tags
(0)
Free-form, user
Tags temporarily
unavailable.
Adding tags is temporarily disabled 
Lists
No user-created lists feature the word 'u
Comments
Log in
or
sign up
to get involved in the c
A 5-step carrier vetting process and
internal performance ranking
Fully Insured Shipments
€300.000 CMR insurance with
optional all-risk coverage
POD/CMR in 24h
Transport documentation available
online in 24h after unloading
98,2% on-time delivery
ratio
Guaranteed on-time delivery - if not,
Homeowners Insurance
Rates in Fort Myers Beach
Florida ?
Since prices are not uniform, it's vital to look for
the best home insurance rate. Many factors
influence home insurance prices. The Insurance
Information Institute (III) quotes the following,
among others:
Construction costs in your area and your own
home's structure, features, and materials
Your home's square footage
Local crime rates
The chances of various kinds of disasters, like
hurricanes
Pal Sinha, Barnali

···

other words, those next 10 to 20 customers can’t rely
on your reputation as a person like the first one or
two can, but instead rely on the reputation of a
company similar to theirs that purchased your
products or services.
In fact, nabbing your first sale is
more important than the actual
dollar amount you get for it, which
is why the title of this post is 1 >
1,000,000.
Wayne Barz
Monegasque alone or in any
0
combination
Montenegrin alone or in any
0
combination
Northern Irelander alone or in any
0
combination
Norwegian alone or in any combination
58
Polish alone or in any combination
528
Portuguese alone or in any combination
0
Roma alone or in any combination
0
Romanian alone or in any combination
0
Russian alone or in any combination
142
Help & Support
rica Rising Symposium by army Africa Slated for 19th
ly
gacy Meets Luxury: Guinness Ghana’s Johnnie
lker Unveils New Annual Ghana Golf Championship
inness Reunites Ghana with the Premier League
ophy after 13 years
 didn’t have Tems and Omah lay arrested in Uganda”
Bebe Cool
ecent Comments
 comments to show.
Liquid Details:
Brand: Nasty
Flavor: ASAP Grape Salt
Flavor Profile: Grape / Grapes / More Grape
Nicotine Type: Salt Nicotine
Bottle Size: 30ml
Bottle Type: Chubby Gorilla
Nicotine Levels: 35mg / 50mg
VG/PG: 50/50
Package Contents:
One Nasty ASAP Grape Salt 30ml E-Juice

···

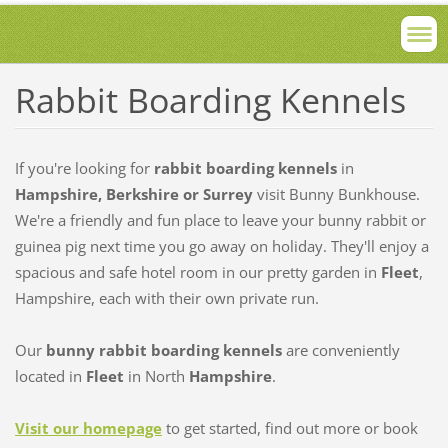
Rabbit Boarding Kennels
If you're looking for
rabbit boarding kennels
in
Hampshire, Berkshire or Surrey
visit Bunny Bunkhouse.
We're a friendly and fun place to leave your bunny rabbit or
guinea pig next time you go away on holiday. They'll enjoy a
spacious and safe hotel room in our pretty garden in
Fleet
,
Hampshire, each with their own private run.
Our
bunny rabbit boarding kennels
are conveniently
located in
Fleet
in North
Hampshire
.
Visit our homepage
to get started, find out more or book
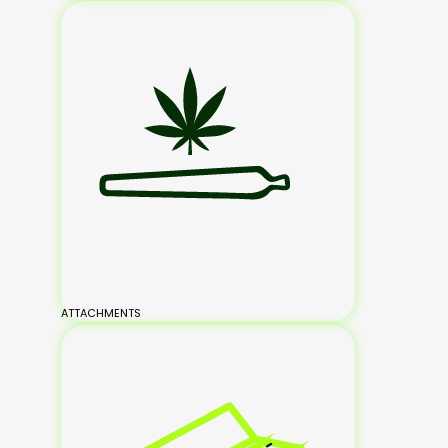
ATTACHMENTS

···

(Work instructions)
Respond with one number only: how many lines of the data contain "ASAP".

(Task output)
2